Data listing section start

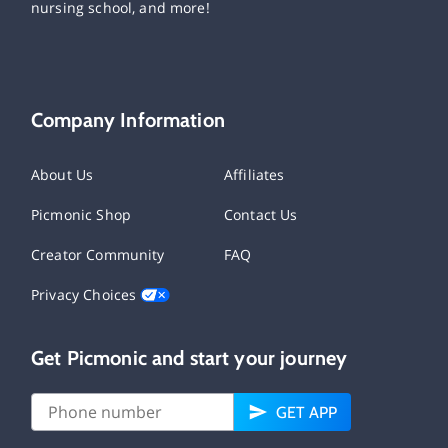
nursing school, and more!
Company Information
About Us
Affiliates
Picmonic Shop
Contact Us
Creator Community
FAQ
Privacy Choices
Get Picmonic and start your journey
GET APP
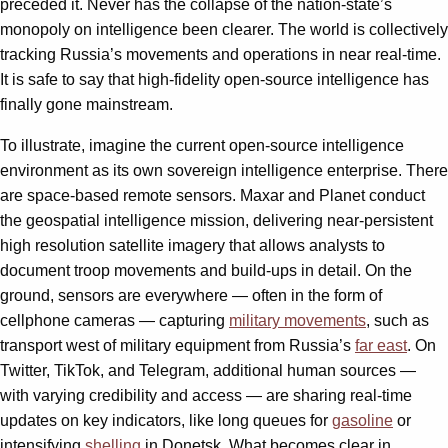
preceded it. Never has the collapse of the nation-state’s
monopoly on intelligence been clearer. The world is collectively
tracking Russia’s movements and operations in near real-time.
It is safe to say that high-fidelity open-source intelligence has
finally gone mainstream.
To illustrate, imagine the current open-source intelligence
environment as its own sovereign intelligence enterprise. There
are space-based remote sensors. Maxar and Planet conduct
the geospatial intelligence mission, delivering near-persistent
high resolution satellite imagery that allows analysts to
document troop movements and build-ups in detail. On the
ground, sensors are everywhere — often in the form of
cellphone cameras — capturing
military movements
, such as
transport west of military equipment from Russia’s
far east
. On
Twitter, TikTok, and Telegram, additional human sources —
with varying credibility and access — are sharing real-time
updates on key indicators, like long queues for
gasoline
or
intensifying
shelling
in Donetsk. What becomes clear in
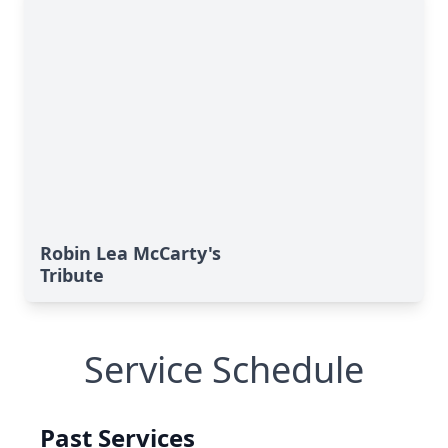
Robin Lea McCarty's
Tribute
Service Schedule
Past Services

Data listing section end

Activity => Only the number is wanted: how many lines in the material above contain the string "open"?

Solution below => 2